-- Stored records --
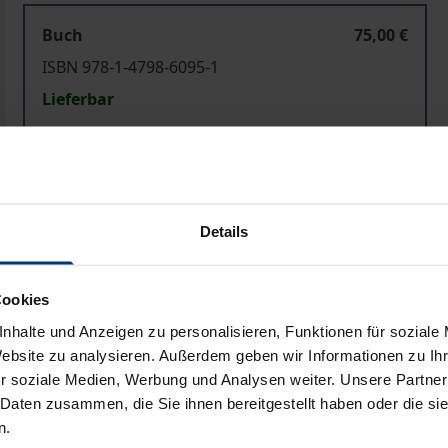
Buch
75,00 €
ISBN 978-1-4798-6095-1
Lieferbar
Preisangaben inkl. MwSt. Abhängig von der Lieferadresse kann
In den Warenkorb
Zur Wunschliste hinzufü
Details
Hinweise zu Versandkosten
Cookies
nhalte und Anzeigen zu personalisieren, Funktionen für soziale
Website zu analysieren. Außerdem geben wir Informationen zu I
Bibliografische Angaben
r soziale Medien, Werbung und Analysen weiter. Unsere Partner
 Daten zusammen, die Sie ihnen bereitgestellt haben oder die s
n.
en sind im derzeitigen öffentlichen Diskurs besonders r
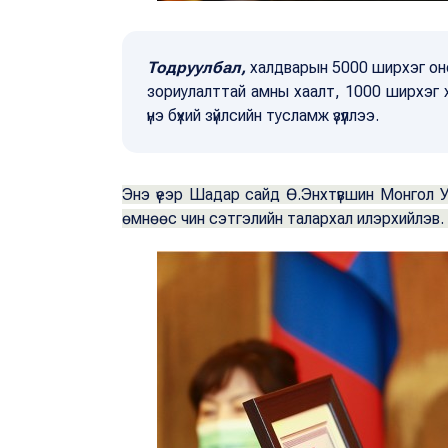
Тодруулбал,
халдварын 5000 ширхэг он
зориулалттай амны хаалт, 1000 ширхэг 
үнэ бүхий зүйлсийн тусламж үзүүллээ.
Энэ үеэр Шадар сайд Ө.Энхтүвшин Монгол 
өмнөөс чин сэтгэлийн талархал илэрхийлэв.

-- Work task --
Send back every line above exactly, skipping all pictures.

-- Exercise output --
Buch
75,00 €
ISBN 978-1-4798-6095-1
Lieferbar
Preisangaben inkl. MwSt. Abhängig von der Lieferadresse kann
In den Warenkorb
Zur Wunschliste hinzufü
Details
Hinweise zu Versandkosten
Cookies
nhalte und Anzeigen zu personalisieren, Funktionen für soziale
Website zu analysieren. Außerdem geben wir Informationen zu I
Bibliografische Angaben
r soziale Medien, Werbung und Analysen weiter. Unsere Partner
 Daten zusammen, die Sie ihnen bereitgestellt haben oder die s
n.
en sind im derzeitigen öffentlichen Diskurs besonders r
Тодруулбал,
халдварын 5000 ширхэг он
зориулалттай амны хаалт, 1000 ширхэг 
үнэ бүхий зүйлсийн тусламж үзүүллээ.
Энэ үеэр Шадар сайд Ө.Энхтүвшин Монгол 
өмнөөс чин сэтгэлийн талархал илэрхийлэв.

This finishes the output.